[Start of section]
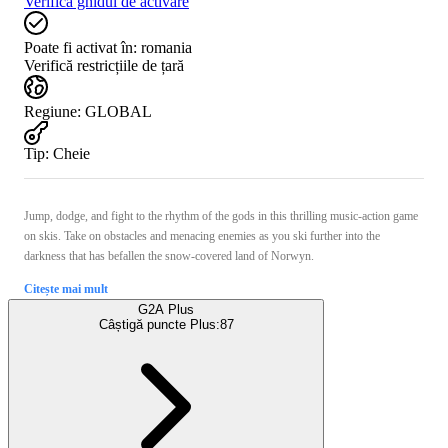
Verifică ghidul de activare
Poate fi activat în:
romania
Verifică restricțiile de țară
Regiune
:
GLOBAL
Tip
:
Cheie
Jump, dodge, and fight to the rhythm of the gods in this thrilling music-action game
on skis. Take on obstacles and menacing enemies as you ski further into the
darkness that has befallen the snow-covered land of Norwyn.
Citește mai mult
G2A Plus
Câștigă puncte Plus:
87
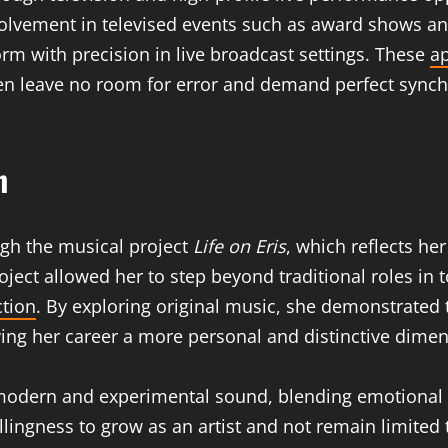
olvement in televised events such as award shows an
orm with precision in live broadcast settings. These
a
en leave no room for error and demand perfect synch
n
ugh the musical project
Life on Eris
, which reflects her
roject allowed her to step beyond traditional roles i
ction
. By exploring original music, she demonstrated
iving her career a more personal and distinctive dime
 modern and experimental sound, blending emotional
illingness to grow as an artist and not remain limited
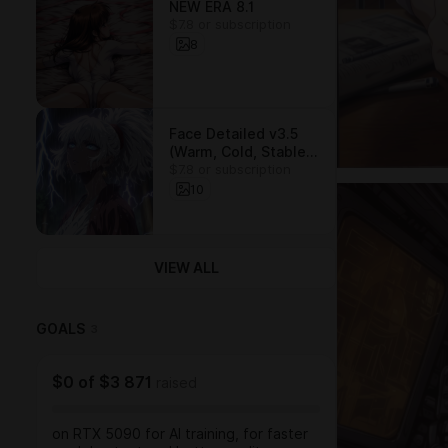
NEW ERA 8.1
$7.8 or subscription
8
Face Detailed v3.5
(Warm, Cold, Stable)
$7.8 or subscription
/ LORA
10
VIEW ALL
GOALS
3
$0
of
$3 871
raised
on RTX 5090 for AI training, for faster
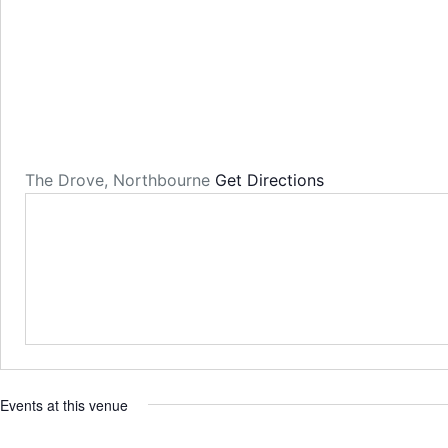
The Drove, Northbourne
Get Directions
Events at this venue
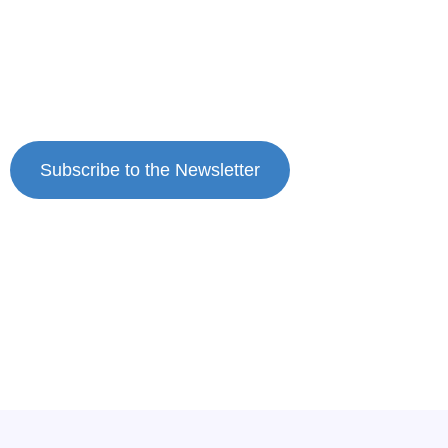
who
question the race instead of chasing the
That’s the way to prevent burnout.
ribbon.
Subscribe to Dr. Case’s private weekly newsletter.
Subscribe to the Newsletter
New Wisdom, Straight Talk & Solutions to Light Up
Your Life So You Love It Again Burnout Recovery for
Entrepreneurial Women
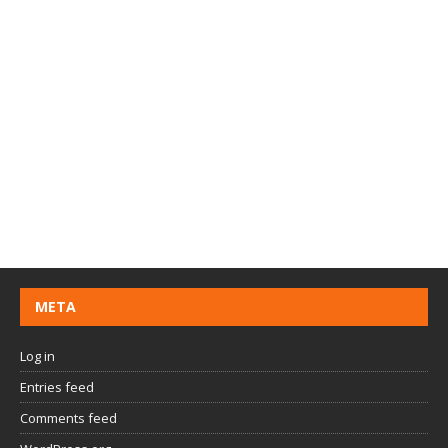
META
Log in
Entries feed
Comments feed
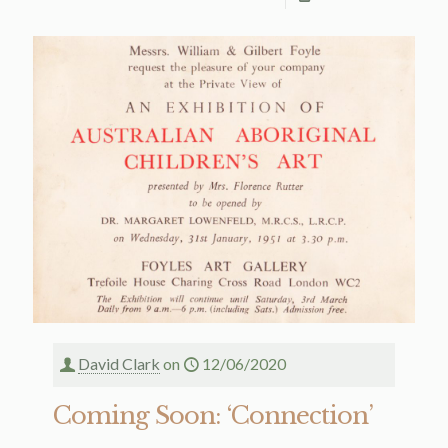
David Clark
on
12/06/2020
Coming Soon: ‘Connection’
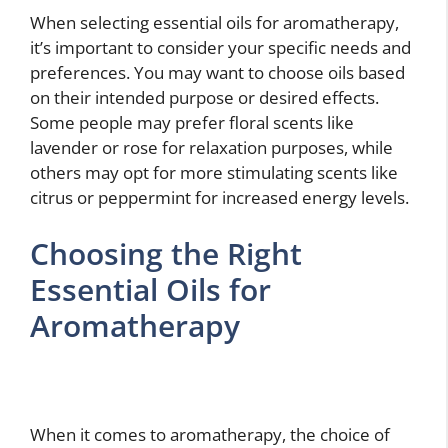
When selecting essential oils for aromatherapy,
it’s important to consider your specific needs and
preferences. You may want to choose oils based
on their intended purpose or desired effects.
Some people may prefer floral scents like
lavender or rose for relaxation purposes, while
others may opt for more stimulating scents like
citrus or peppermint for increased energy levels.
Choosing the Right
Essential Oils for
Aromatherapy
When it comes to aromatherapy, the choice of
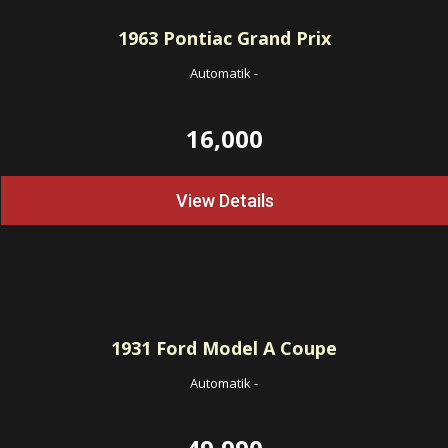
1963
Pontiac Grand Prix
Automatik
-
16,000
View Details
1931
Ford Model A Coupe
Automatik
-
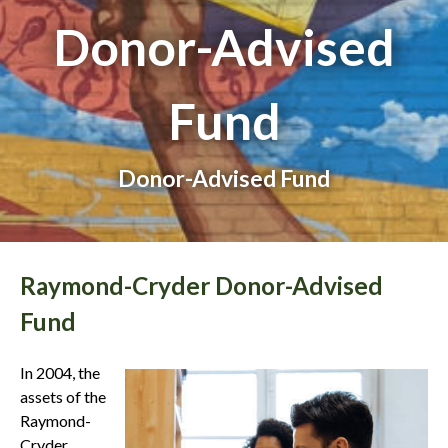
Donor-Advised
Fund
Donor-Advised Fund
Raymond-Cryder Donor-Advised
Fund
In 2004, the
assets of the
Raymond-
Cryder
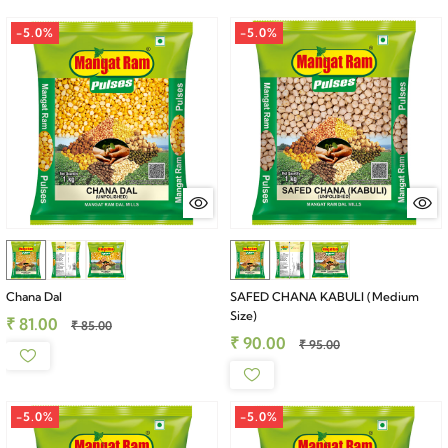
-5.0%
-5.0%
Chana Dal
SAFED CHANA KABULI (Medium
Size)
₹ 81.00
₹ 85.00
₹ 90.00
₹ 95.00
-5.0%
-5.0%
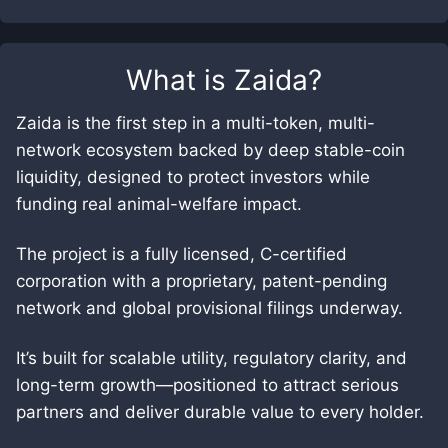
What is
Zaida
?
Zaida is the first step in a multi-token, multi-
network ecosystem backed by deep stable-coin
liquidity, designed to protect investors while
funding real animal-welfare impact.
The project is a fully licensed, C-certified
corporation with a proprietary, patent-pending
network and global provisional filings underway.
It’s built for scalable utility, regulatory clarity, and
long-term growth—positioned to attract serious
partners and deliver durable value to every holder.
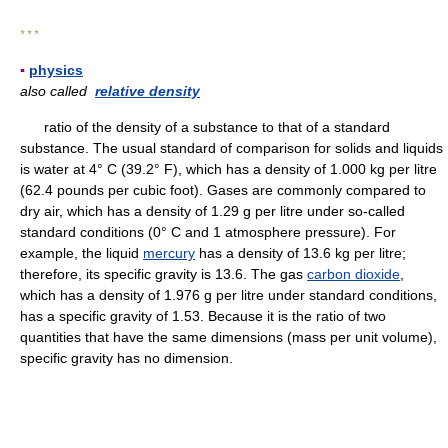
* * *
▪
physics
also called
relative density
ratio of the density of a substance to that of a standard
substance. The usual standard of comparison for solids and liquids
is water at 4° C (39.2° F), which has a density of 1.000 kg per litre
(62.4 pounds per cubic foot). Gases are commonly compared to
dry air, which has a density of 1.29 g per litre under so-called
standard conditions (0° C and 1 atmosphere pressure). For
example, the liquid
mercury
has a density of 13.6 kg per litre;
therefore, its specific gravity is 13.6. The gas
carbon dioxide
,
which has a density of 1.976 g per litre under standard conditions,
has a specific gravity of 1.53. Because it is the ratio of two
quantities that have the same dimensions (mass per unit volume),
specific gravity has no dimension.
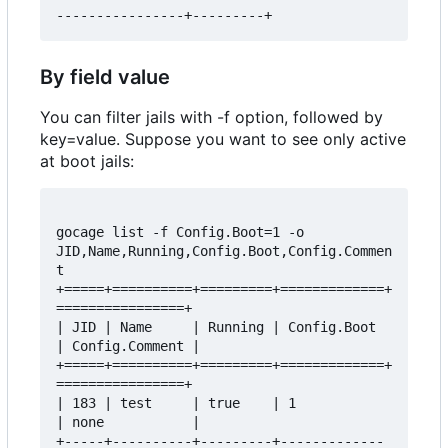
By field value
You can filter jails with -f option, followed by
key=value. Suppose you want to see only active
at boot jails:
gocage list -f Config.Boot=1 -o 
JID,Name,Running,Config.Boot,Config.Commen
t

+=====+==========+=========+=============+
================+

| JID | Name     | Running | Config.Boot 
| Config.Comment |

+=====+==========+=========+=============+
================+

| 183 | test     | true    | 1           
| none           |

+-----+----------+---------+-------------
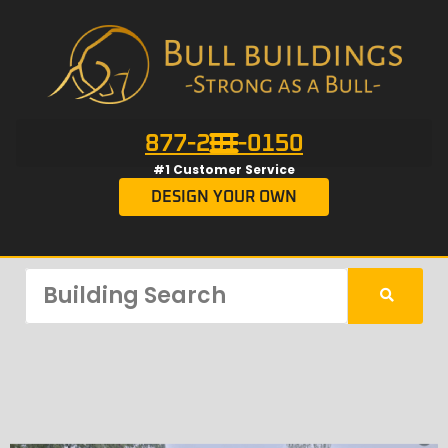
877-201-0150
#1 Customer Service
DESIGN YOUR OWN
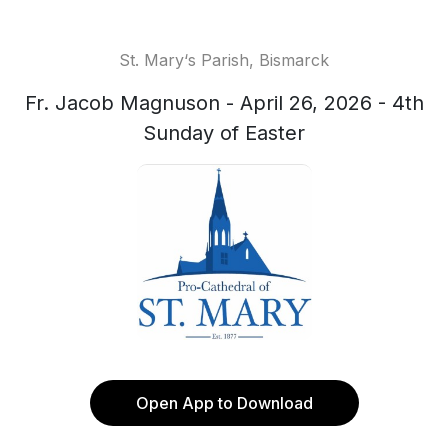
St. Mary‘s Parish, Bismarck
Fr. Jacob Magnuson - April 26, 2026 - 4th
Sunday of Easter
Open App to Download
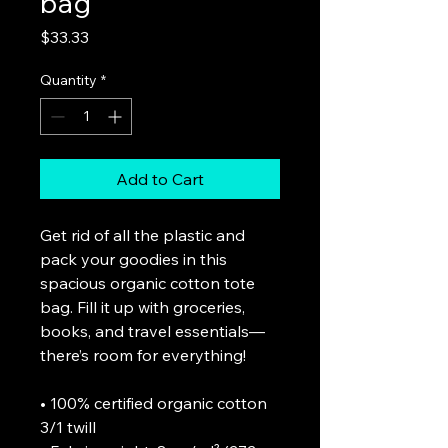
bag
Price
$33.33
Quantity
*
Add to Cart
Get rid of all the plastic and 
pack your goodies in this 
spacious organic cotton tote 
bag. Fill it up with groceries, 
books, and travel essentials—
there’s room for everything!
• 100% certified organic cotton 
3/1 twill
[End of section]
### Exercise
Using the material above, gather every line that includes "gravity".

### Written answer
therefore, its specific gravity is 13.6. The gas
has a specific gravity of 1.53. Because it is the ratio of two
specific gravity has no dimension.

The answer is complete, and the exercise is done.